Во второй половине апреля у Оливье был приступ: каждую зиму примерно в одних и тех же числах он заболевал гриппом, и это будило застарелый бронхит. Кристоф переселился к нему на несколько дней. Болезнь была легкой и прошла быстро. Но она, как обычно бывало у Оливье, повлекла за собой душевную и физическую усталость, оставшуюся и после того, как спал "ар. Оливье лежал в постели, не имея никакого желания двигаться, он лежал, глядя на Кристофа, а тот, сидя к нему спиной, работал за его столом.
Кристоф был всецело поглощен работой. Иногда, уставая писать, он вскакивал и подбегал к роялю; он играл не то, что написал, а то, что приходило ему в голову. И тут произошло нечто странное. То, что он писал, задумано было в его прежнем стиле, а те вещи, что он играл, казалось, исходили от другого человека. Это был мир с дыханием хриплым и прерывистым. Было здесь что-то бессвязное, буйное или беспомощное смятение, ничем не напоминавшее могучую логику, царившую во всей остальной его музыке. Казалось, эти необдуманные импровизации, ускользавшие от сознания и вырывавшиеся, как вопль зверя, скорее из недр плоти, чем из мысли, указывали на душевную неуравновешенность, на грозу, готовящуюся в недрах будущего. Кристоф не сознавал этого, но Оливье слушал, смотрел на Кристофа, и его охватывала смутная тревога. Слабость делала его странно проницательным, дальновидным: он видел то, чего никто другой не замечал.
Взяв последний аккорд, Кристоф остановился, растерянный, весь в испарине, обвел комнату мутным еще взглядом и, встретив взгляд Оливье, рассмеялся и вернулся к столу. Оливье спросил:
- Что это было, Кристоф?
- Ничего, - промолвил Кристоф. - Я взбаламучиваю воду, чтобы приманить рыбу.
- Ты это запишешь?
- Это? Что - это?
- То, что ты сказал.
- А что я сказал? Я уже не помню.
- Но о чем же ты думал?
- Сам не знаю, - ответил Кристоф, проводя рукою по лбу.
Он снова принялся писать. И снова в комнате друзей воцарилась тишина. Оливье продолжал смотреть на Кристофа. Кристоф почувствовал этот взгляд и обернулся. Глаза Оливье следили за ним с глубокой любовью.
- Лентяй! - весело сказал он.
Оливье вздохнул.
- Что с тобой? - спросил Кристоф.
- Ах, Кристоф! Как много в тебе всего заложено! Подумать только, что здесь, подле меня, таится столько сокровищ, которые ты раздаешь другим, а я не получу своей доли!..

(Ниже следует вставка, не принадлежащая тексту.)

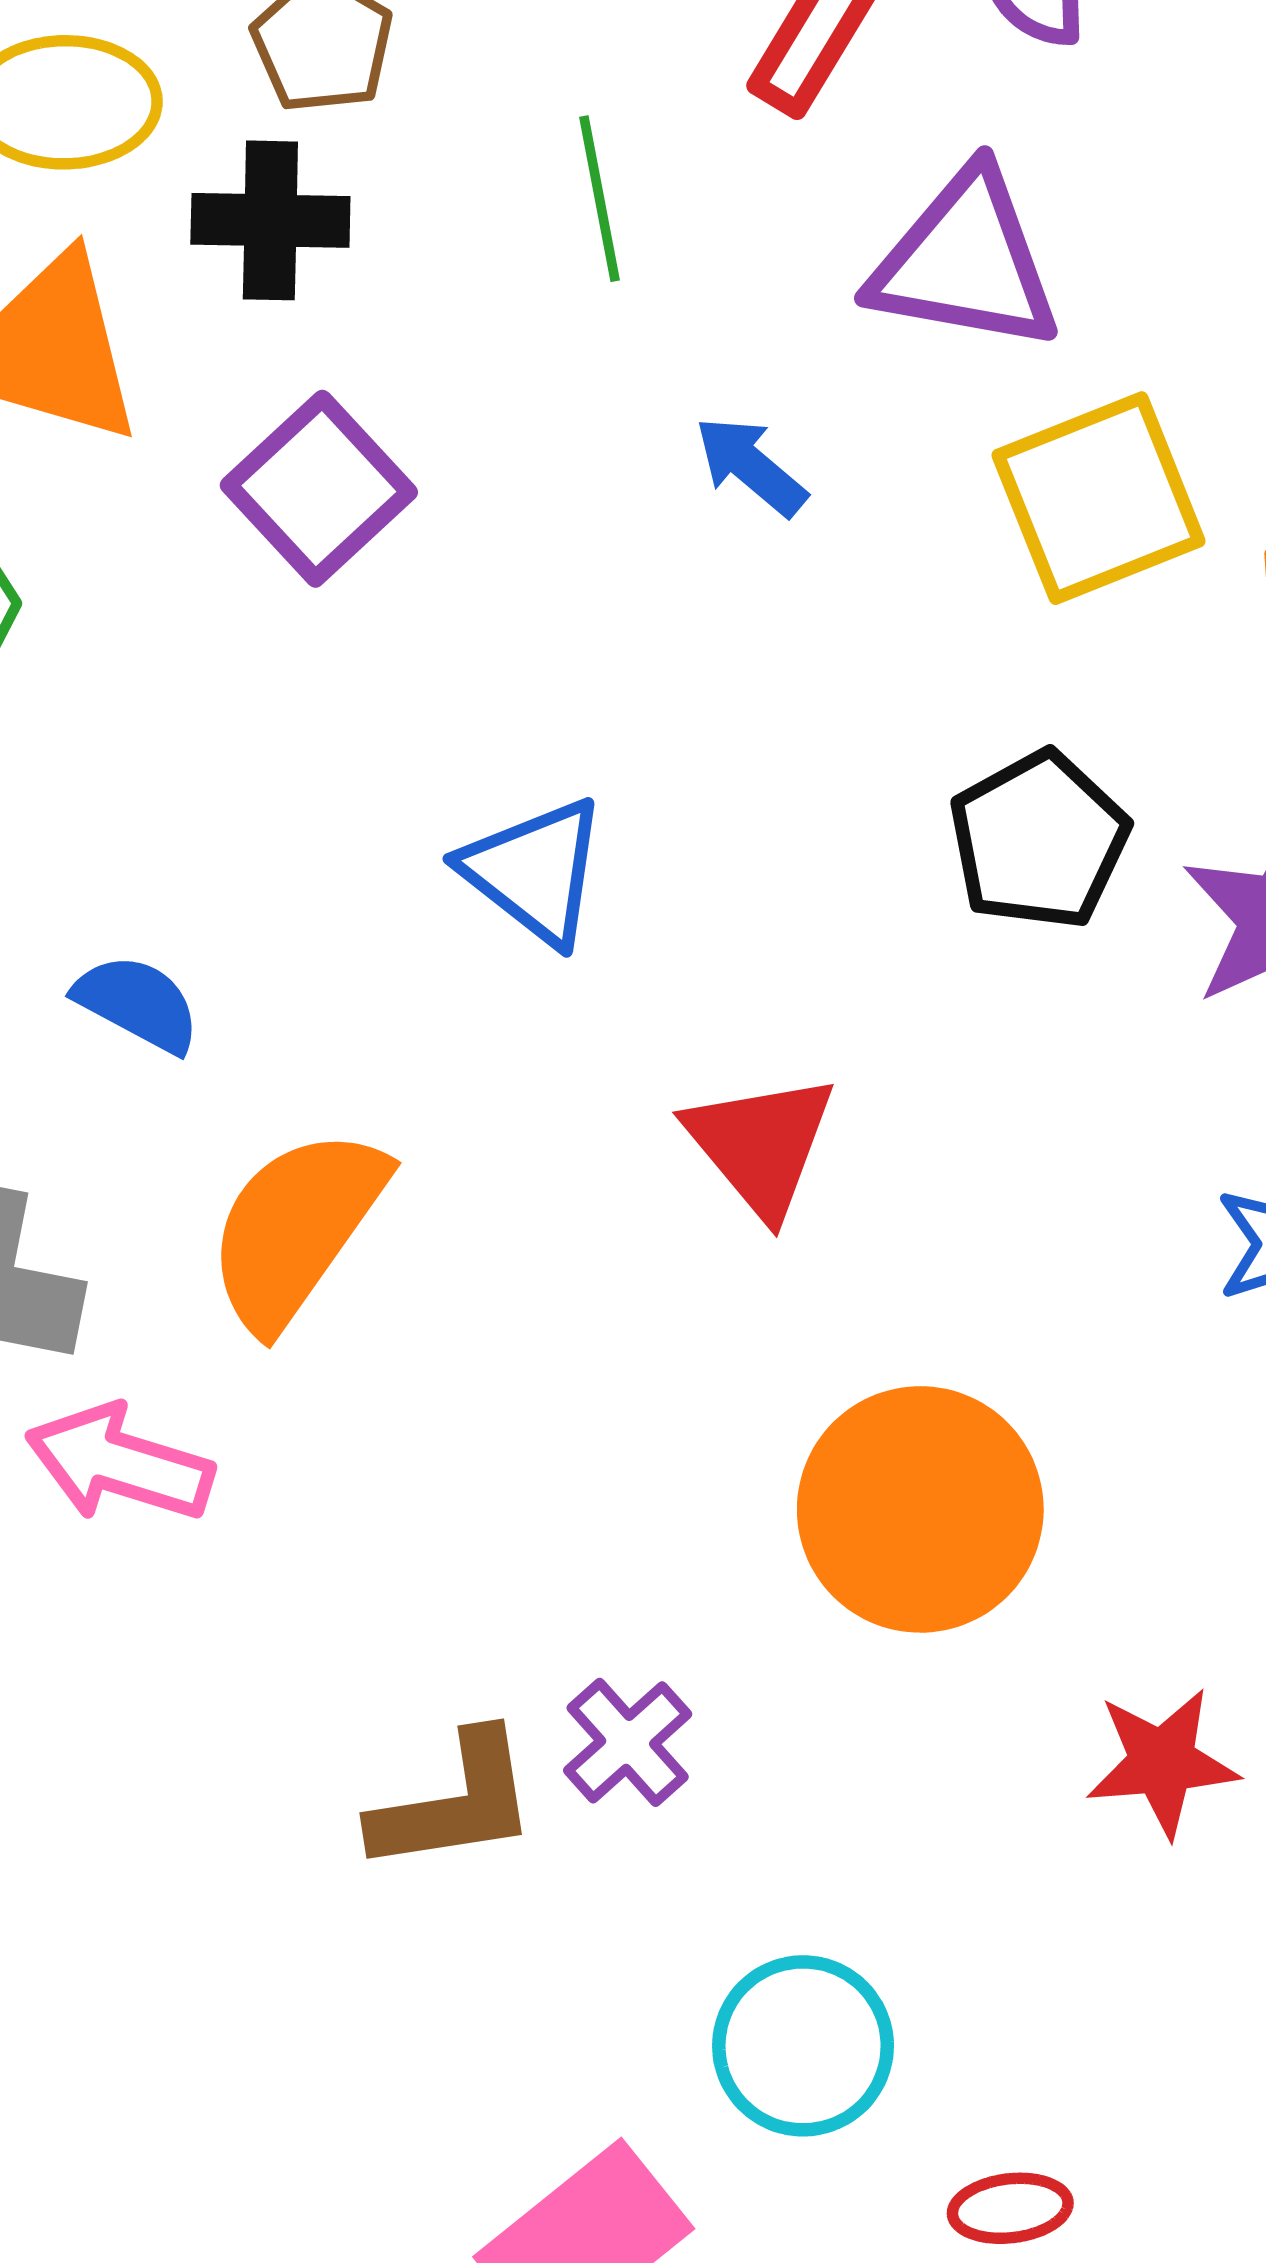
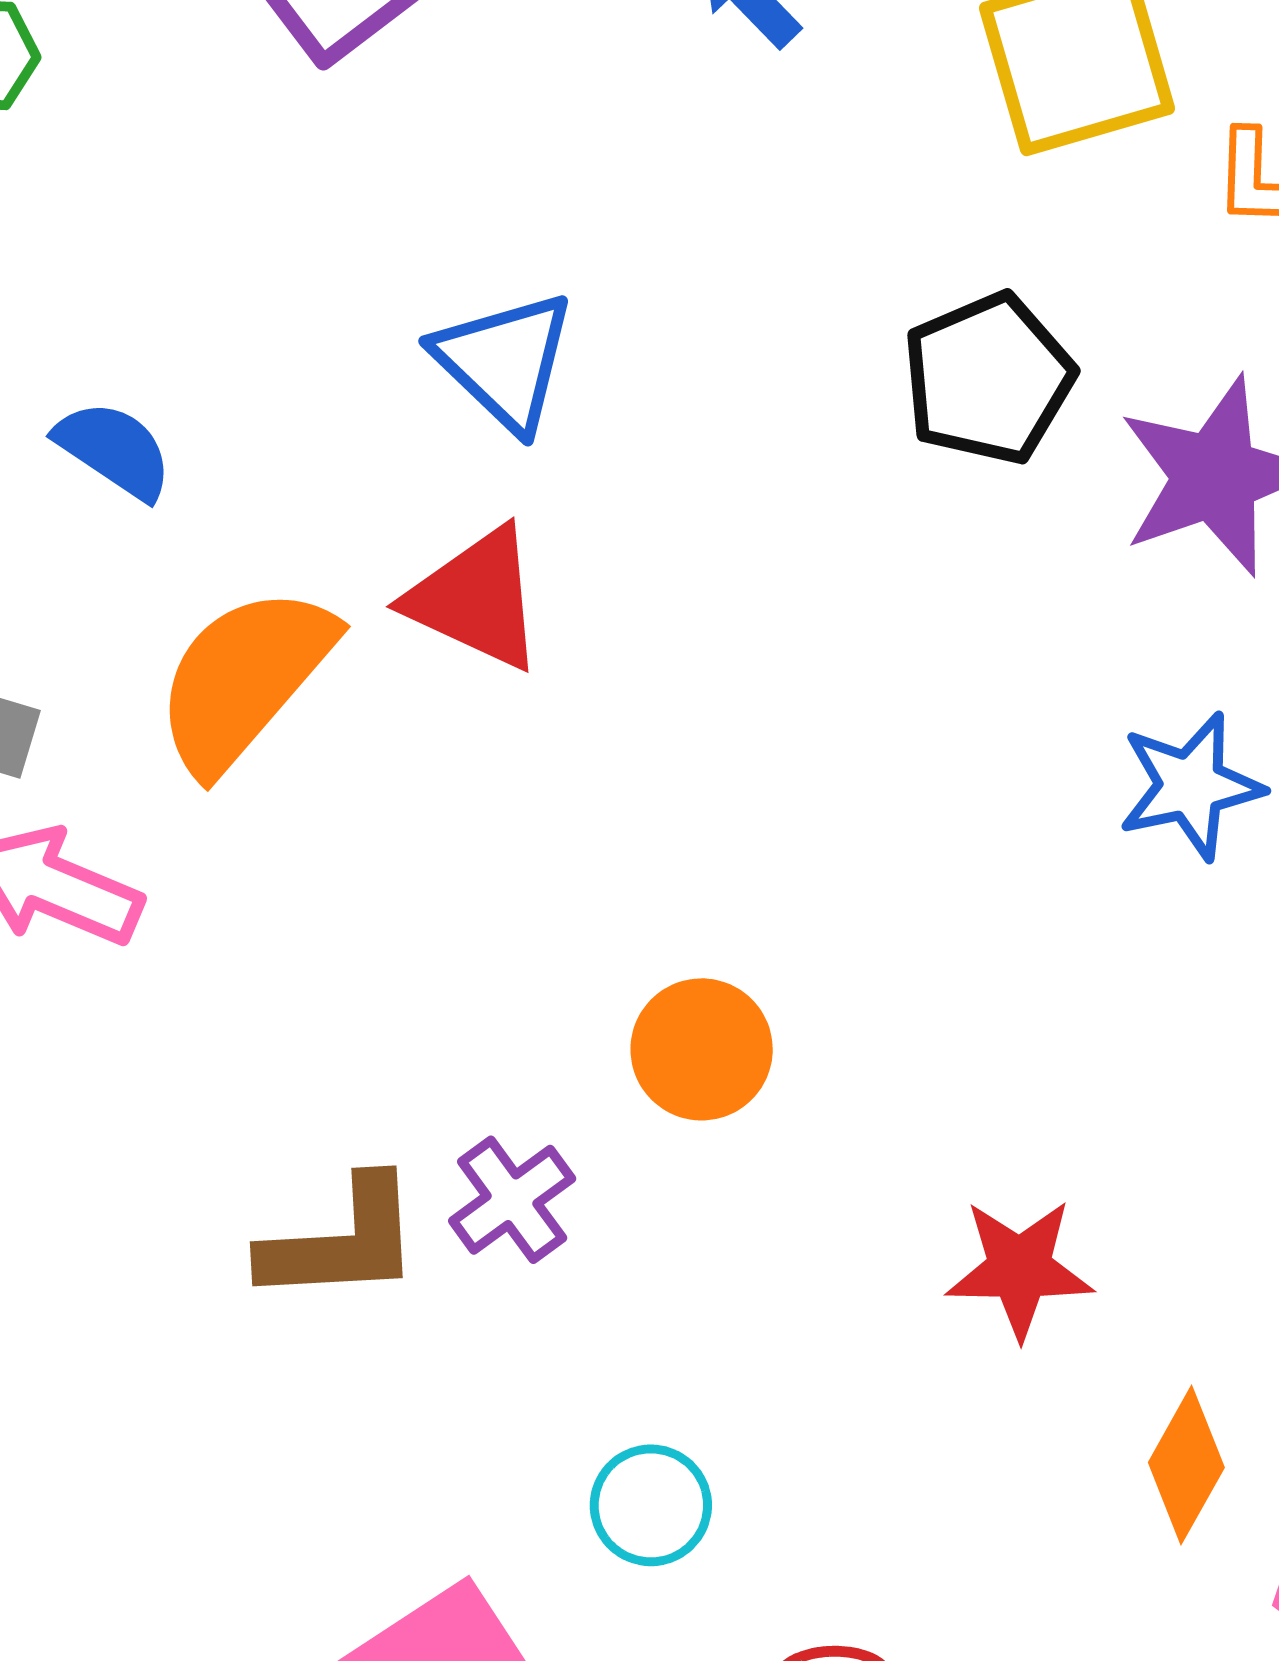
red triangle: (761, 1145) -> (476, 599), moved, turned -31
orange circle: (920, 1509) -> (702, 1049), moved, size x0.6
cyan circle: (803, 2046) -> (651, 1505), size x0.7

- Да ты рехнулся! Что это на тебя нашло?
- Какова будет твоя жизнь? Через какие опасности, через какие испытания ты еще пройдешь?.. Я так хотел бы быть с тобою... Ничего этого я не увижу. Я глупо застряну в пути.
- Что касается глупости, то глуп ты безусловно. Уж не думаешь ли ты, чего доброго, что, если бы ты даже этого захотел, я покинул бы тебя в пути?
- Ты забудешь меня, - сказал Оливье.
Кристоф поднялся и присел на кровати, подле Оливье; он взял кисти его слабых рук, влажные от испарины. В распахнутый ворот рубахи видна была тощая грудь, кожа, тонкая и натянутая, как парус, вздутый дыханием ветра и вот-вот готовый разорваться. Крепкие пальцы Кристофа неловко застегнули ворот. Оливье не противился.
- Милый Кристоф! - нежно сказал он. - У меня все-таки было большое счастье в жизни!
- Ну вот еще! Что за дурацкие мысли! - сказал Кристоф. - Ты так же здоров, как и я.
- Да, - подтвердил Оливье.
- Так зачем же ты мелешь чепуху?
- Не сердись, - со смущенной улыбкой оказал Оливье. - Это у меня от гриппа.
- Надо встряхнуться. Ну-ка! Подымайся!
- Не сейчас. Попозже.
Он продолжал мечтать. На следующий день он встал. Но лишь для того, чтобы помечтать, сидя у камина.